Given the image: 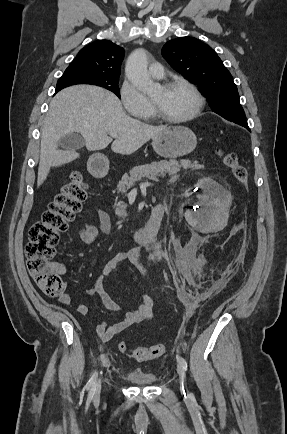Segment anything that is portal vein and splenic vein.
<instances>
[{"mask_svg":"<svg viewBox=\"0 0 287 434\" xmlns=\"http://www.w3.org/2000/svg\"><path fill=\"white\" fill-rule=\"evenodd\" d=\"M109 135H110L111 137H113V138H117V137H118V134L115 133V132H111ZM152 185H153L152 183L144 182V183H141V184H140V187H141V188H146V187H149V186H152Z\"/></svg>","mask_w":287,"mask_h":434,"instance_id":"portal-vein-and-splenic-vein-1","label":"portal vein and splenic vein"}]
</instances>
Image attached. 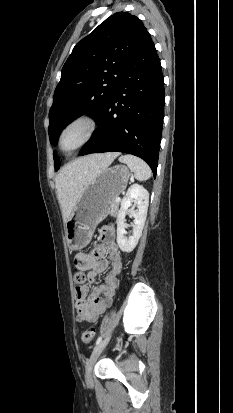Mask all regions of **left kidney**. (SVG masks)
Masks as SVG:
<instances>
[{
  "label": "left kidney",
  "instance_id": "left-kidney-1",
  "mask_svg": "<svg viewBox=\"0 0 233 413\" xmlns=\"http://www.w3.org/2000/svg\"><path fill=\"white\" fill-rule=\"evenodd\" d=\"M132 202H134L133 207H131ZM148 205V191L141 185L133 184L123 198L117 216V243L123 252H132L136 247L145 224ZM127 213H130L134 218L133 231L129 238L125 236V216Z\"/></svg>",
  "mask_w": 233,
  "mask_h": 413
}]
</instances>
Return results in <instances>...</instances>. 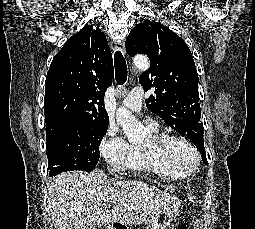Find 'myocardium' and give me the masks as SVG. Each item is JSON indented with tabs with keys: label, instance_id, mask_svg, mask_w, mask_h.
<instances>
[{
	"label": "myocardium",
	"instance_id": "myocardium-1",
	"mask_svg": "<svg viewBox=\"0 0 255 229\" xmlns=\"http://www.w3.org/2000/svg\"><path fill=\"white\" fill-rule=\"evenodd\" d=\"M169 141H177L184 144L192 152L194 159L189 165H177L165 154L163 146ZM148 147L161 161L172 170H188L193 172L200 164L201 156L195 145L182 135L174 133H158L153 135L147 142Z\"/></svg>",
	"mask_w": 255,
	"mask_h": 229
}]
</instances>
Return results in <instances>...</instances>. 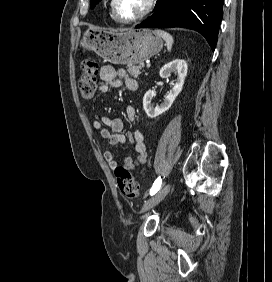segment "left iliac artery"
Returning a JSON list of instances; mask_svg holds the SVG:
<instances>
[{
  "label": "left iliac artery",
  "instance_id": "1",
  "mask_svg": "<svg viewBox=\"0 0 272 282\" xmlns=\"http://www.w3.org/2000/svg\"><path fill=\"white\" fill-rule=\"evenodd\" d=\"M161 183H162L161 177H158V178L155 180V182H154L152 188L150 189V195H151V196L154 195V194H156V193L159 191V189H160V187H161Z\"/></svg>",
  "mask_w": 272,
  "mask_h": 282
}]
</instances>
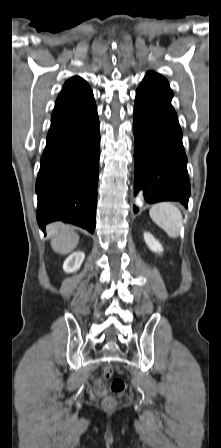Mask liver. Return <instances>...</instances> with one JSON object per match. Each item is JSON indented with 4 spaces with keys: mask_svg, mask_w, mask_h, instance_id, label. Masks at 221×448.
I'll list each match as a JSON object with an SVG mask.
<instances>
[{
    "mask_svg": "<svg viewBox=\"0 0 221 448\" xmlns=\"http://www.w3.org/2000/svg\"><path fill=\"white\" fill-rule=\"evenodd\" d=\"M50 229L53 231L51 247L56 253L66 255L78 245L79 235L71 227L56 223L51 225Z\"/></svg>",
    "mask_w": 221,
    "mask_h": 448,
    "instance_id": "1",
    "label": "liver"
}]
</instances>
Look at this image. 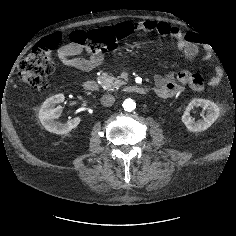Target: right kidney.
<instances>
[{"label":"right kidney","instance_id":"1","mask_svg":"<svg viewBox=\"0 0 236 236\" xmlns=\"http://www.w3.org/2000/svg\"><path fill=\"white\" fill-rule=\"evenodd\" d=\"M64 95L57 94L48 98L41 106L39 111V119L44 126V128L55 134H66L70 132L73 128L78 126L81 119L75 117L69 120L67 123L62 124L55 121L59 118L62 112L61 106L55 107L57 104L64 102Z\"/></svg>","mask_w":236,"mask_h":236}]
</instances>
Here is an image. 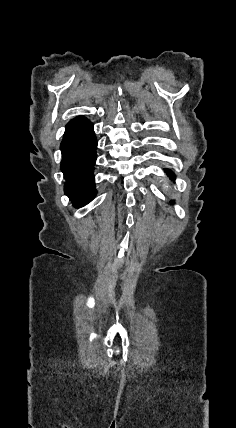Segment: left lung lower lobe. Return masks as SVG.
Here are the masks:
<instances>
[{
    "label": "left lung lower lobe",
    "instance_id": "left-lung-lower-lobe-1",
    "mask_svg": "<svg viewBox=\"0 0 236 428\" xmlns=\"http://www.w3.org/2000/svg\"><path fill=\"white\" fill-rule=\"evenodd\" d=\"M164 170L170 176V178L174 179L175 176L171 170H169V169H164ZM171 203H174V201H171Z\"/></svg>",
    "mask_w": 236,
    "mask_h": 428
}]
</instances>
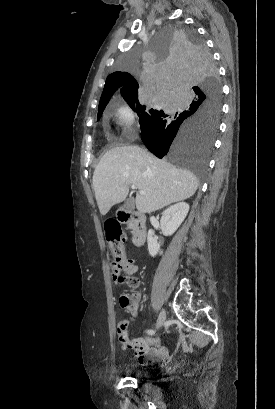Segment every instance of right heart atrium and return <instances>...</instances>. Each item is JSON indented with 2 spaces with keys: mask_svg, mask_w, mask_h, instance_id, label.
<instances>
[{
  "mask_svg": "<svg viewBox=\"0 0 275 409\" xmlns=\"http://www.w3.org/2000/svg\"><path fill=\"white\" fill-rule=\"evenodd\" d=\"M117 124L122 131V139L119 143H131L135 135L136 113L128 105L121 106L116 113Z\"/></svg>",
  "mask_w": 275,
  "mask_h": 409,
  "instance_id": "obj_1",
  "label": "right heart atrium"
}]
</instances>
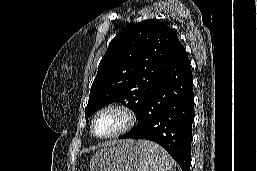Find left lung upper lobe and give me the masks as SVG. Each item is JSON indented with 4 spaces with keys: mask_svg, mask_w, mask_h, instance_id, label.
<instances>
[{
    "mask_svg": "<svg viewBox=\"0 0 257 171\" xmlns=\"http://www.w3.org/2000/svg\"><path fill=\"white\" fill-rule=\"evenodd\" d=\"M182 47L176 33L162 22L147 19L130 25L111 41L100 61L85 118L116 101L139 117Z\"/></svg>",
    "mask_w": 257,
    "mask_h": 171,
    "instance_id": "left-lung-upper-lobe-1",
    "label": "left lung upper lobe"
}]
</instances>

Required action: Leave the pictures out, then output exactly the lines from the "Find left lung" line through the end of the records above, and no others.

Result:
Find left lung upper lobe and give me the masks as SVG. Each item is JSON indented with 4 spaces with keys: mask_svg, mask_w, mask_h, instance_id, label.
<instances>
[{
    "mask_svg": "<svg viewBox=\"0 0 257 171\" xmlns=\"http://www.w3.org/2000/svg\"><path fill=\"white\" fill-rule=\"evenodd\" d=\"M182 47L176 33L162 22L147 19L130 25L111 41L100 61L85 118L116 101L139 117Z\"/></svg>",
    "mask_w": 257,
    "mask_h": 171,
    "instance_id": "left-lung-upper-lobe-1",
    "label": "left lung upper lobe"
}]
</instances>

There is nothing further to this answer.